NISDA is also in the midst of a second construction project. Their decades-old artist residency program was temporarily interrupted in recent years as NISDA sold its properties at the corner of Washington and Francis streets to the Land Bank.
NISDA had owned the cottages for decades, but the increasing number of coastal flooding events and the interest from the town prompted Kelm to consider selling them. A portion of the property was sold in 2018 to the Land Bank, and the final piece was transferred earlier this year, closing for a total of $4.3 million. Six of the cottages – the ones closest to the water that had sustained the most damaged from flooding – were demolished in 2019.
“The reality was between the frequent flooding and then the fact that that road really did need to be widened for the good of the community...it had to happen,” Kelm said. Still, she admitted that it was hard to see them go. “My heart kind of hurts,” she said.
NISDA relocated the two remaining cottages, which were less damaged by flooding than the others, to 55 Wauwinet Road, a property it owns down the street from its main campus. Once the repairs to those buildings are completed, the residency program will resume. Kelm and her staff are optimistic that the relocation is for the better.
“When you get here, it’s so peaceful,” said administrator Laura Herhold. “I think our location is actually growing in value to people because it’s a place where you can get away from all of the hubbub and energy, and you can calm down and just be in a really peaceful setting.”
“People love to get away from how intense everything is in town,” Kelm agreed.
None of this restoration will fundamentally change the appearance of NISDA’s buildings, and when they reopen, they will bring the same unique atmosphere and passion to their work that they have since 1975—which over the years has attracted well-known artists including Buckminster Fuller and Bread and Puppet Theatre.
“One of the charms of NISDA is when you walk through that door of the barn, we constantly get that feedback ‘of my gosh, it hasn’t changed,’” Allen said. “So many things on Nantucket have changed, and we’ve just stayed the way we are.”
This commitment to authenticity is something NISDA is proud of, and they think their unique, historic location helps them facilitate it.

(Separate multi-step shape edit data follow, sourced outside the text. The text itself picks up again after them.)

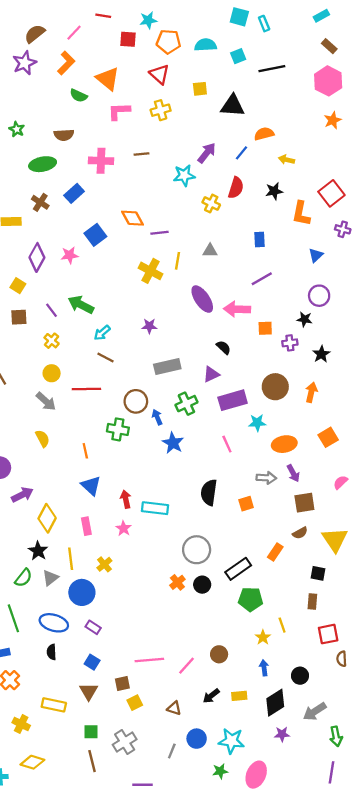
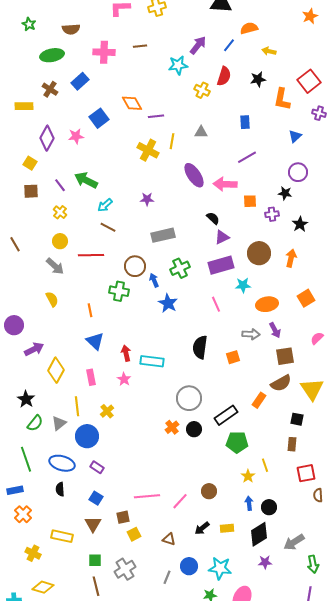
purple triangle: (211, 374) -> (222, 237), moved
brown semicircle: (300, 533) -> (281, 383), size x1.5
black star: (38, 551) -> (26, 399), moved
black circle: (300, 676) -> (269, 507), moved

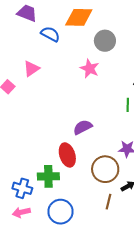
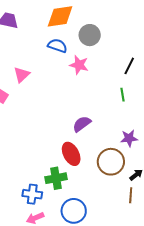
blue semicircle: (50, 34) -> (57, 46), moved
brown line: (109, 202) -> (131, 195), moved

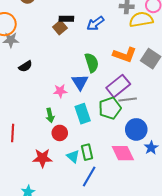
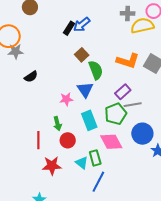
black rectangle: (66, 19) -> (69, 28), turned -56
blue arrow: (95, 23) -> (82, 25), moved
brown square: (60, 27) -> (82, 55), moved
purple rectangle: (118, 86) -> (123, 92), size x0.7
red line: (13, 133) -> (38, 140), moved
pink diamond: (123, 153) -> (111, 142), moved

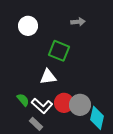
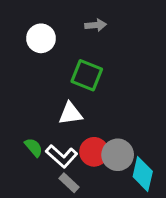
gray arrow: (78, 22) -> (96, 25), moved
gray rectangle: (36, 124) -> (69, 183), moved

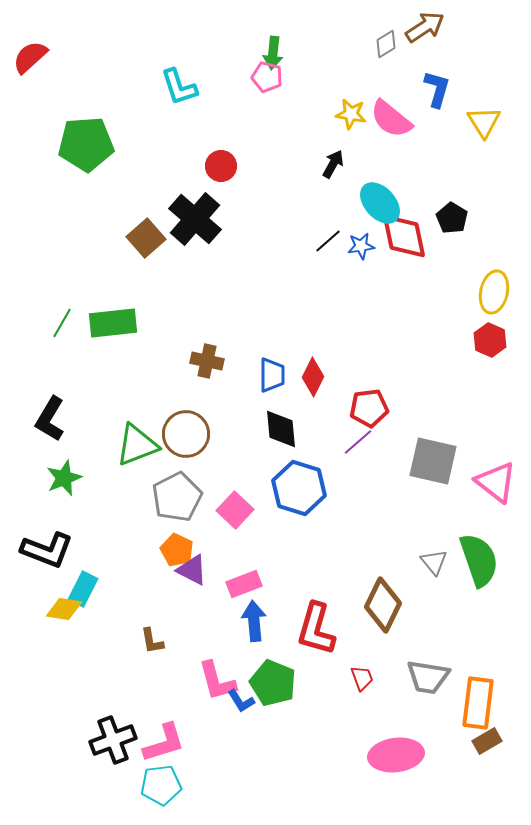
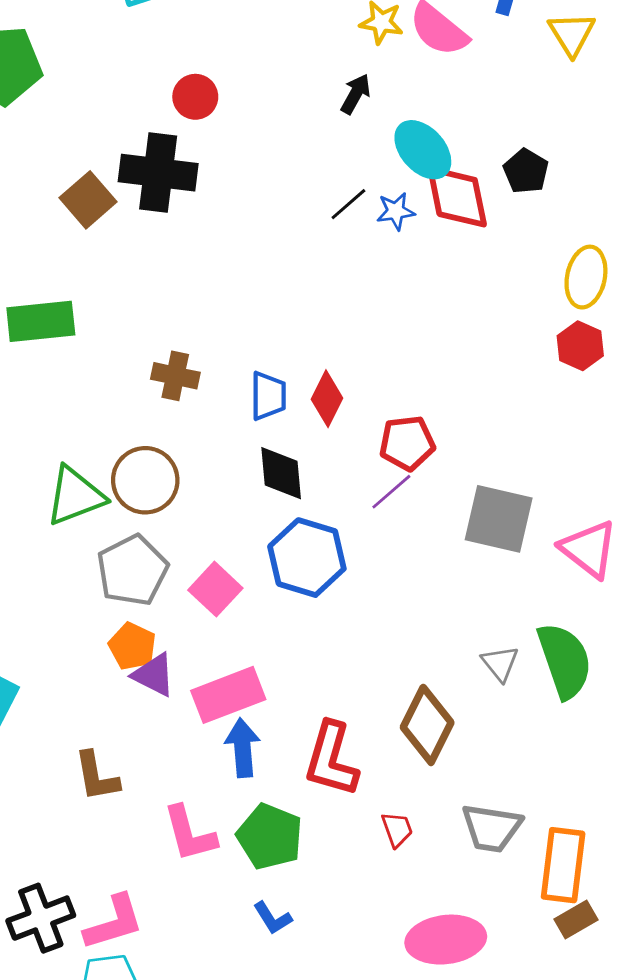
black cross: (195, 219) -> (158, 173), turned -34
pink rectangle: (244, 584) -> (228, 695), size x1.4
brown L-shape: (152, 641) -> (97, 776), size x1.4
blue L-shape: (241, 701) -> (273, 918), moved

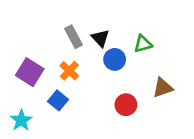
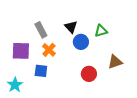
gray rectangle: (74, 37) -> (41, 30), moved
purple square: (30, 72) -> (21, 51), turned -30
blue square: (58, 100) -> (41, 71), turned -32

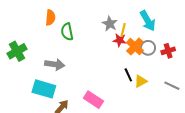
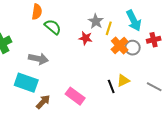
green semicircle: (67, 32) -> (53, 27), turned 138
red star: (120, 40) -> (86, 38), moved
red cross: (168, 51) -> (154, 40), moved
black line: (128, 75) -> (111, 86), moved

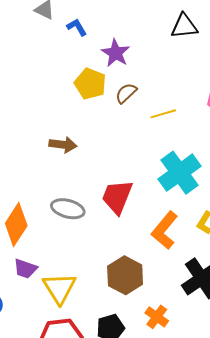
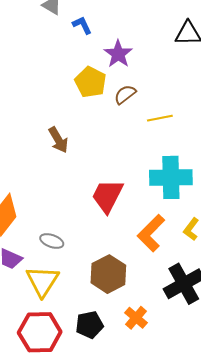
brown arrow: (63, 145) -> (58, 140), turned 48
cyan cross: (180, 173) -> (171, 177), turned 30
gray ellipse: (68, 209) -> (52, 241), moved, size x0.7

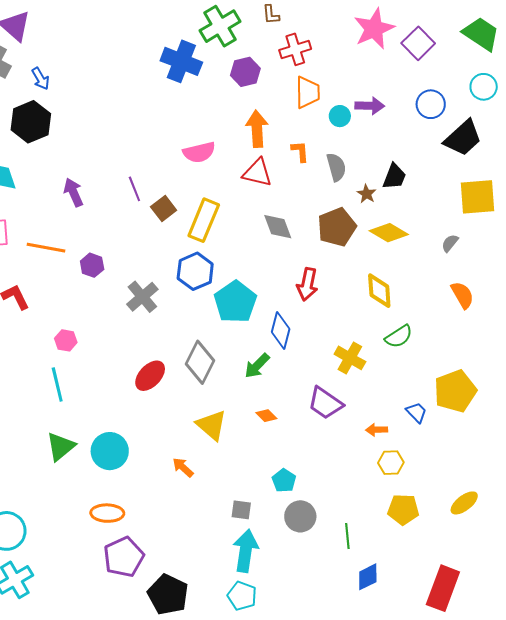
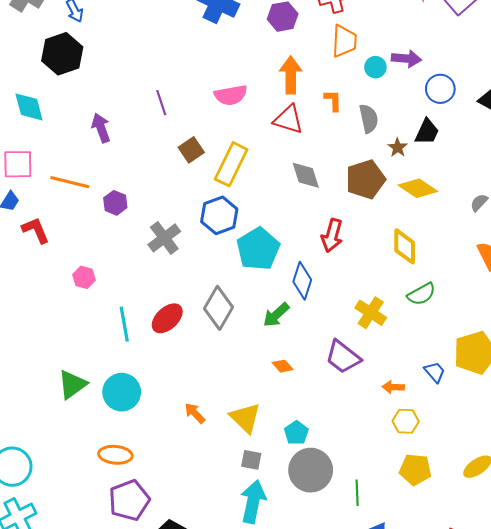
blue circle: (431, 104) -> (440, 89), moved
purple line: (134, 189) -> (161, 103), moved
cyan line: (57, 385) -> (124, 324), moved
yellow triangle: (212, 425) -> (245, 418), moved
gray circle: (300, 516) -> (311, 470), size x1.4

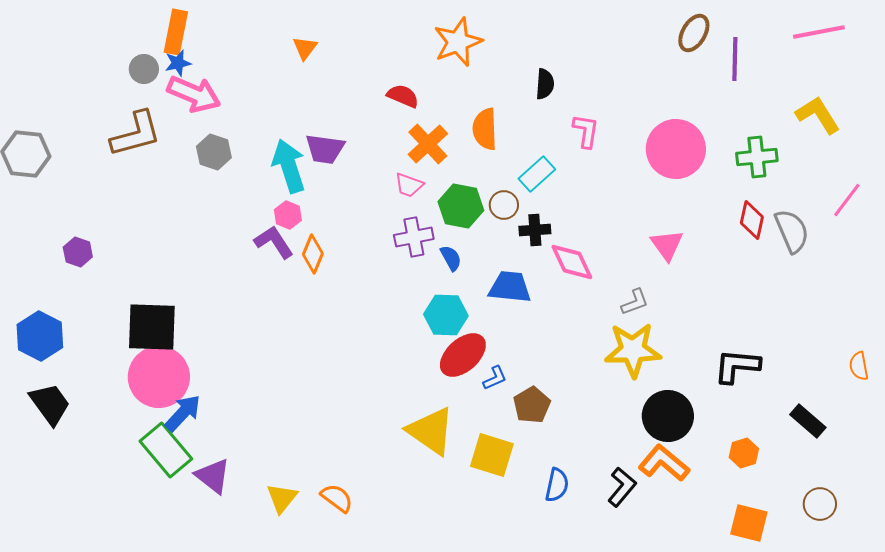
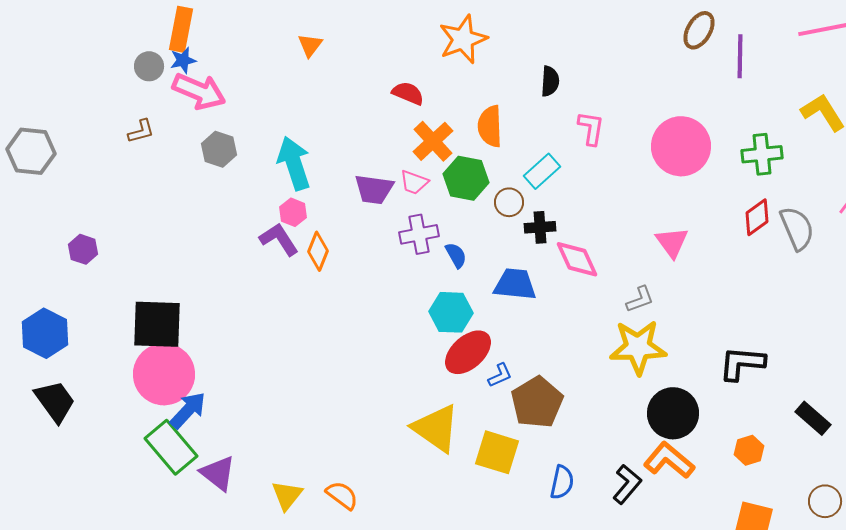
brown L-shape: (136, 134) -> (141, 131), size x0.5
purple trapezoid: (325, 149) -> (374, 189), moved
green hexagon: (461, 206) -> (466, 178), moved
red diamond: (752, 220) -> (757, 217), turned 42
brown pentagon: (532, 405) -> (537, 402), size x1.4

“This has been so perfect,” Kelm said. “It’s a place people love to come to.”
Before acquiring the farm in 1981, NISDA bounced around the island, renting rooms in the Coffin School, Academy Hill, and several private residencies. For two years, Kelm and her team worked tirelessly on plans to use a building in the old Navy base at Tom Nevers, only for the Navy to pull the plug at the last second. It was then, with only months before their summer students arrived, that NISDA, desperate for any building they could use, stumbled across Seaview Farm.
“And guess what happened to that little building we were supposed to get out at the Navy base?” Kelm asked. “It fell into the ocean!”
Before they bought the cottages on Washington Street, they also struggled to find housing for their artists, at one point renting bunks in the lightship docked in the harbour. But the lightship was also a museum, and the students had to open their doors in the morning when visitors came.
“There were mornings where I’d be pretty tired,” recounted Herhold, who was a student at that time, “and I remember once lying there and hoping no one would notice me, and there was this family standing at the door, and this little girl goes ‘is that person alive, or is that a mannequin?’ And I’m just lying there like ‘please go away.’”
When the lightship was sold, NISDA acquired the cottages they used for almost forty years. Now, a new day is dawning on Seaview Farm, but NISDA’s passion for art hasn’t changed—and many of the people are the same as well.